## Work instructions
Could you transcribe exactly the lines below, from the line with "CERTIFIEES 100% BIO" through the line with "ya nunca los dientes", and nothing else, leaving out the pictures?

## Recorded data
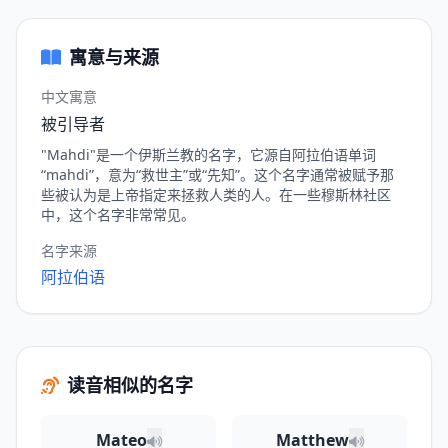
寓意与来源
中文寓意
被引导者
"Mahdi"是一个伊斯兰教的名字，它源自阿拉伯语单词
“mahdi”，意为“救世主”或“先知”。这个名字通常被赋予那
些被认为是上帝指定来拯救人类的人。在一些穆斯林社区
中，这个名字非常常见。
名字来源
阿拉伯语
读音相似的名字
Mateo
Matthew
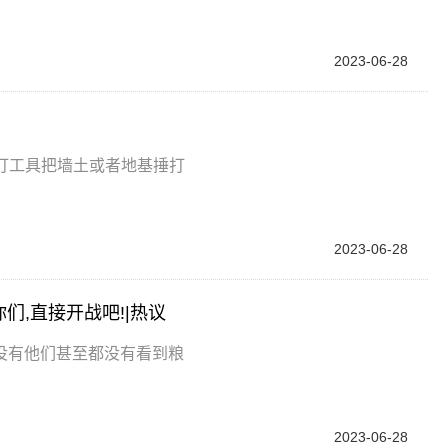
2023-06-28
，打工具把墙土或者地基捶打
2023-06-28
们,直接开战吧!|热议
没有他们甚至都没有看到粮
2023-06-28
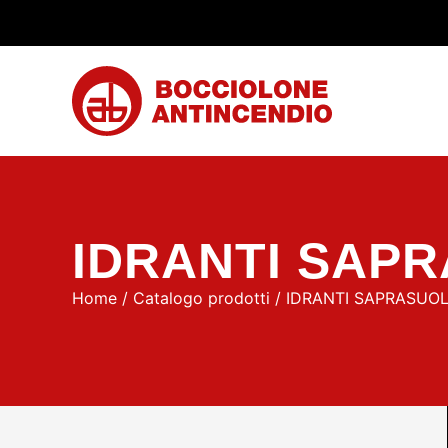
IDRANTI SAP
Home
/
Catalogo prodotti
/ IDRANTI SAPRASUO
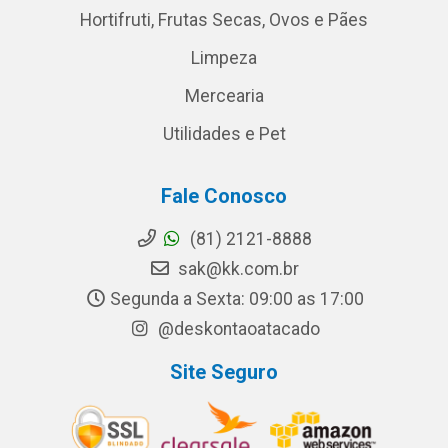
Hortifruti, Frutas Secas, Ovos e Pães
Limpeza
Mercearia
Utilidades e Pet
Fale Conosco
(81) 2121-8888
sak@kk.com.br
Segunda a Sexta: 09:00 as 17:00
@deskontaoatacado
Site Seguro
* * *
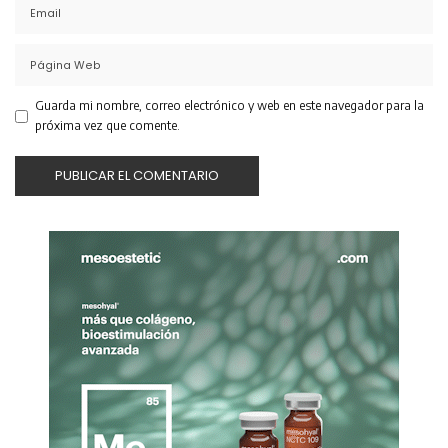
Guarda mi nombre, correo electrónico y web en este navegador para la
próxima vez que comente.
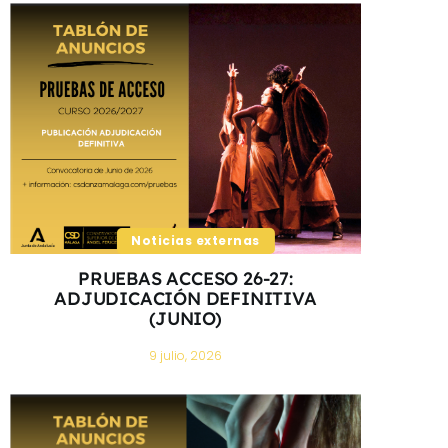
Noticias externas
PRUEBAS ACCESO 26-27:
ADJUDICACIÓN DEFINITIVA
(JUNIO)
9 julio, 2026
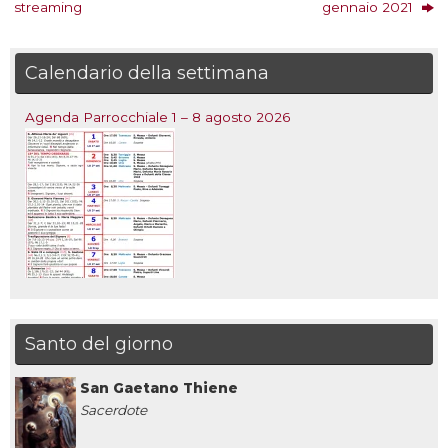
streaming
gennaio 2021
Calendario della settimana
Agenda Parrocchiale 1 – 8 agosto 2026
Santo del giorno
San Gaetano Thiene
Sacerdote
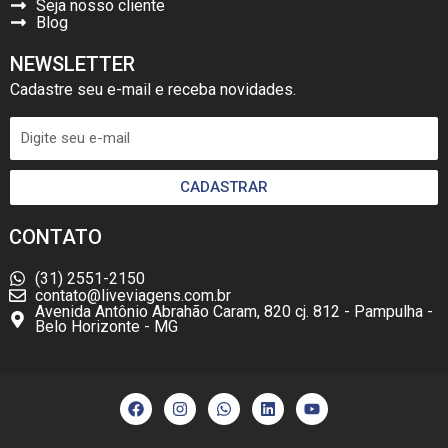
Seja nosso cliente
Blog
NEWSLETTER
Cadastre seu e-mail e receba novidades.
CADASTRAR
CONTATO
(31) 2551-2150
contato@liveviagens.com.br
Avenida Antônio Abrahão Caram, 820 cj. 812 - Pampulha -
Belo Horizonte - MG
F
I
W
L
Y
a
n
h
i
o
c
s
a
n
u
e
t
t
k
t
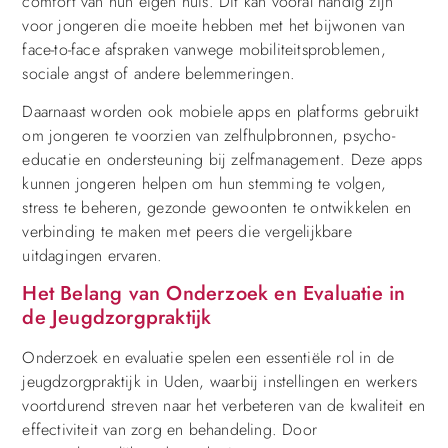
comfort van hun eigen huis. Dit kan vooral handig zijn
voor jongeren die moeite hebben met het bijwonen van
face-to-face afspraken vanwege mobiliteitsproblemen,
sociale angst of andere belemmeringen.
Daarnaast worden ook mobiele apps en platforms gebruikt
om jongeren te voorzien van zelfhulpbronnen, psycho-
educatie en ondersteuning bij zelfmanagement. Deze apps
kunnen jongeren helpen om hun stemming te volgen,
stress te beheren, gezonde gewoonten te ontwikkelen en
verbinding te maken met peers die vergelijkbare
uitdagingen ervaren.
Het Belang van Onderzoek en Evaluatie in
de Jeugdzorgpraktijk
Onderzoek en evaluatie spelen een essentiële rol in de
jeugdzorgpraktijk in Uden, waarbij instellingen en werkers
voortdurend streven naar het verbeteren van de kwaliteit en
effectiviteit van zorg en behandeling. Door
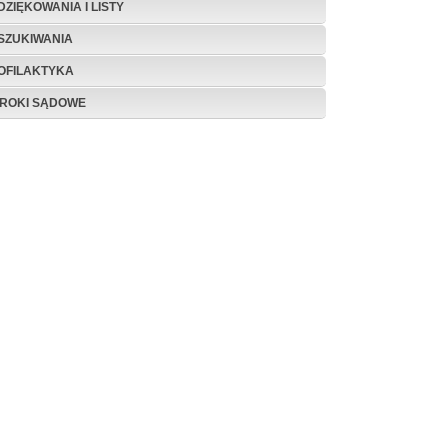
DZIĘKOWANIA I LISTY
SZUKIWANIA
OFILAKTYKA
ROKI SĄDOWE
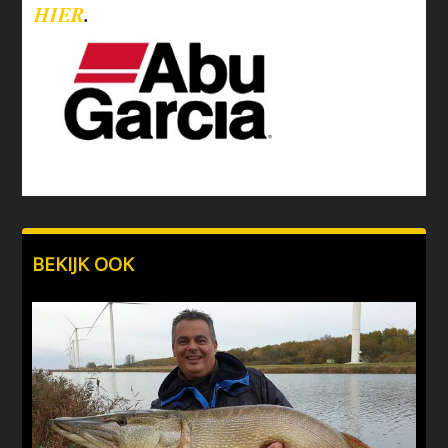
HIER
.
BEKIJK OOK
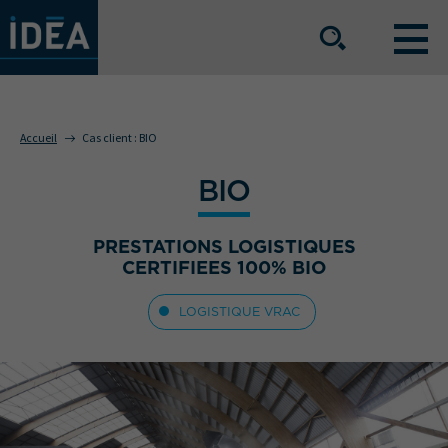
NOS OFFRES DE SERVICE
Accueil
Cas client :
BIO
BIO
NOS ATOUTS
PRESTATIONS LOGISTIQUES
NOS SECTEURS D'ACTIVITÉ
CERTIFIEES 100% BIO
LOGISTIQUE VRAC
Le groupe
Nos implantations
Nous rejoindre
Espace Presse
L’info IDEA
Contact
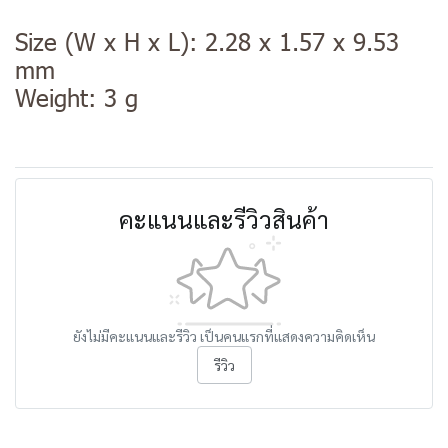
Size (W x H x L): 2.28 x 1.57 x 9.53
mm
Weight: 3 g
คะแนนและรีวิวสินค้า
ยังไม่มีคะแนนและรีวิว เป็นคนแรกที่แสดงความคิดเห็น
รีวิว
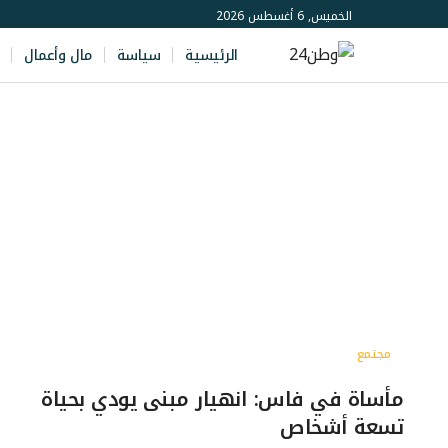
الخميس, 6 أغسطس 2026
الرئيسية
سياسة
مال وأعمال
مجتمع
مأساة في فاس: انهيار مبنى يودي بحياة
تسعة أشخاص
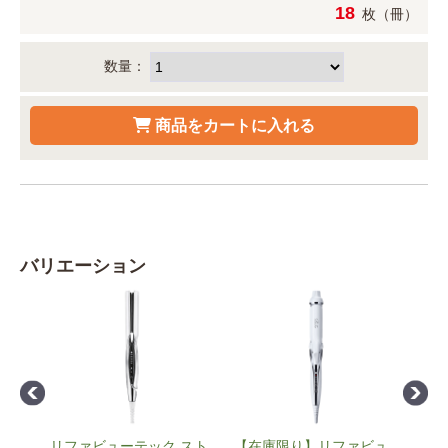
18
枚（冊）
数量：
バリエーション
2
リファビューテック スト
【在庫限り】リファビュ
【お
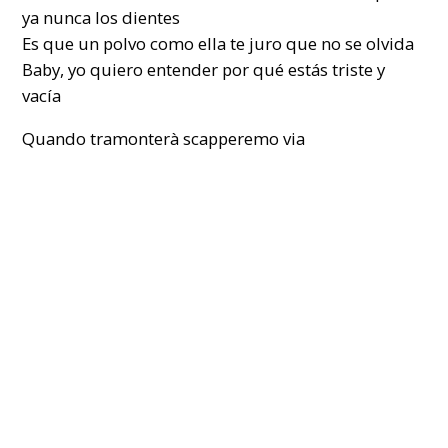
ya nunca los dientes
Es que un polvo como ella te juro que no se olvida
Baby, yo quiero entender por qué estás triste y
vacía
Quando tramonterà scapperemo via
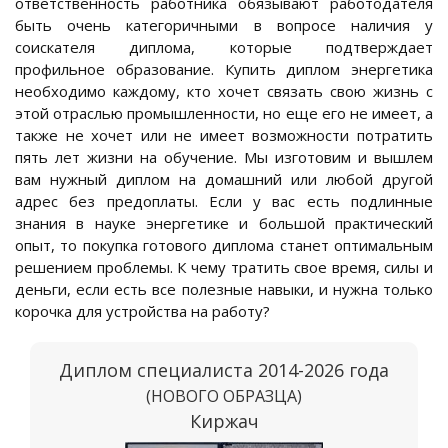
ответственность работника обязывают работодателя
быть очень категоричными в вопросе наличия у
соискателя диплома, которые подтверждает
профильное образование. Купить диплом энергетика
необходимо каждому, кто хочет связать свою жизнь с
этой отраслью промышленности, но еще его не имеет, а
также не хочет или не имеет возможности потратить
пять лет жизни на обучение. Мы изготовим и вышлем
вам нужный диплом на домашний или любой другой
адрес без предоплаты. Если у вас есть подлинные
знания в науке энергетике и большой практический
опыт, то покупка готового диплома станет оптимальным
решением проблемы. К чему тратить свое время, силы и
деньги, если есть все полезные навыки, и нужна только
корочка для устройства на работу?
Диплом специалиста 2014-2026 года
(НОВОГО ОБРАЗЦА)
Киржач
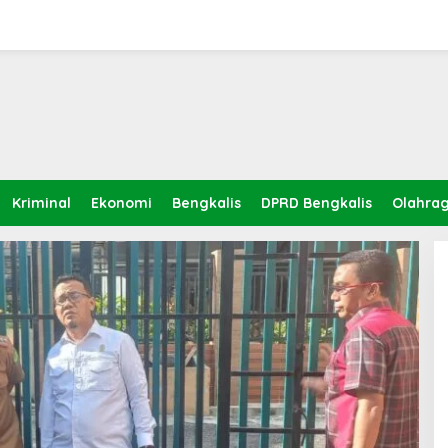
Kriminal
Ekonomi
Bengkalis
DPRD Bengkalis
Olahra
* * *
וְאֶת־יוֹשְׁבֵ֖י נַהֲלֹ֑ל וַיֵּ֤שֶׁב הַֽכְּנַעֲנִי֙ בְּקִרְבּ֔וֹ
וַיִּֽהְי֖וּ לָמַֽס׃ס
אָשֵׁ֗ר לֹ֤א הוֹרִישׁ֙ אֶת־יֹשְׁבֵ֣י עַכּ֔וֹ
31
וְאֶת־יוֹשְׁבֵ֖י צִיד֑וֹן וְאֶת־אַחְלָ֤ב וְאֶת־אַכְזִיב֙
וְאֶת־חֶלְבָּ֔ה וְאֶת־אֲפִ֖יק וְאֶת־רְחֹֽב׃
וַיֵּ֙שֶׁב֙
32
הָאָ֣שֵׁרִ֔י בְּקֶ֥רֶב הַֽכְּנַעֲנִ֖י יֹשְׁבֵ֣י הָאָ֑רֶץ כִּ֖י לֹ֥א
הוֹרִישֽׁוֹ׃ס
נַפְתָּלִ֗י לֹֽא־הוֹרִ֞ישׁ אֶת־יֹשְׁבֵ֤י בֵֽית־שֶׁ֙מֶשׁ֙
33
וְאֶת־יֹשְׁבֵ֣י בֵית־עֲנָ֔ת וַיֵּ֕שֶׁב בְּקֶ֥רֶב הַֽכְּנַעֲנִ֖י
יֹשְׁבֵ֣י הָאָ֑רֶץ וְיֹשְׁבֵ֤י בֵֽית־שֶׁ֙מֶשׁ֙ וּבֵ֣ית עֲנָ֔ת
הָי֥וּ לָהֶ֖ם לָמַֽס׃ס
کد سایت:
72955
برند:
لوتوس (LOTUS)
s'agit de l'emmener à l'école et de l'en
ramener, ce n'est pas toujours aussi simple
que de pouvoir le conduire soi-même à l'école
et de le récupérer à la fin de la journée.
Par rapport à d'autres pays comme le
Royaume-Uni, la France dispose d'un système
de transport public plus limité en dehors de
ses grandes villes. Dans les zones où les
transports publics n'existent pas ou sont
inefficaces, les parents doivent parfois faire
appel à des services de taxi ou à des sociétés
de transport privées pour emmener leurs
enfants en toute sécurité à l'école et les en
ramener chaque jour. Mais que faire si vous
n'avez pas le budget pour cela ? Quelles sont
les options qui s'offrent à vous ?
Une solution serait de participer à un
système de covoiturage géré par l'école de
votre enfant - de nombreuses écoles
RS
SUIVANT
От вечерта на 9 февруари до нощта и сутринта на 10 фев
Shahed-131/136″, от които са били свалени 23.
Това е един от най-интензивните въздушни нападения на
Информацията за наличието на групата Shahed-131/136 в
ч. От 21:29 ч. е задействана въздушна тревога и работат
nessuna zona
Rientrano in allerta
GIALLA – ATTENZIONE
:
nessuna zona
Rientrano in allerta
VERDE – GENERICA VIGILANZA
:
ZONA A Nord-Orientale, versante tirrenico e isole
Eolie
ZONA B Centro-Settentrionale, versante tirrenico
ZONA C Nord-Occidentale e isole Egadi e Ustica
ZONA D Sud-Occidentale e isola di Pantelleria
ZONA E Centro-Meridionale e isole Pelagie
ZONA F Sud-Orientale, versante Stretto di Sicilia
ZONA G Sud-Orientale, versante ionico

## Solution to the problem
CERTIFIEES 100% BIO
LOGISTIQUE VRAC
Le groupe
Nos implantations
Nous rejoindre
Espace Presse
L’info IDEA
Contact
Size (W x H x L): 2.28 x 1.57 x 9.53
mm
Weight: 3 g
คะแนนและรีวิวสินค้า
ยังไม่มีคะแนนและรีวิว เป็นคนแรกที่แสดงความคิดเห็น
รีวิว
الخميس, 6 أغسطس 2026
الرئيسية
سياسة
مال وأعمال
مجتمع
مأساة في فاس: انهيار مبنى يودي بحياة
تسعة أشخاص
18
枚（冊）
数量：
バリエーション
2
リファビューテック スト
【在庫限り】リファビュ
【お
ya nunca los dientes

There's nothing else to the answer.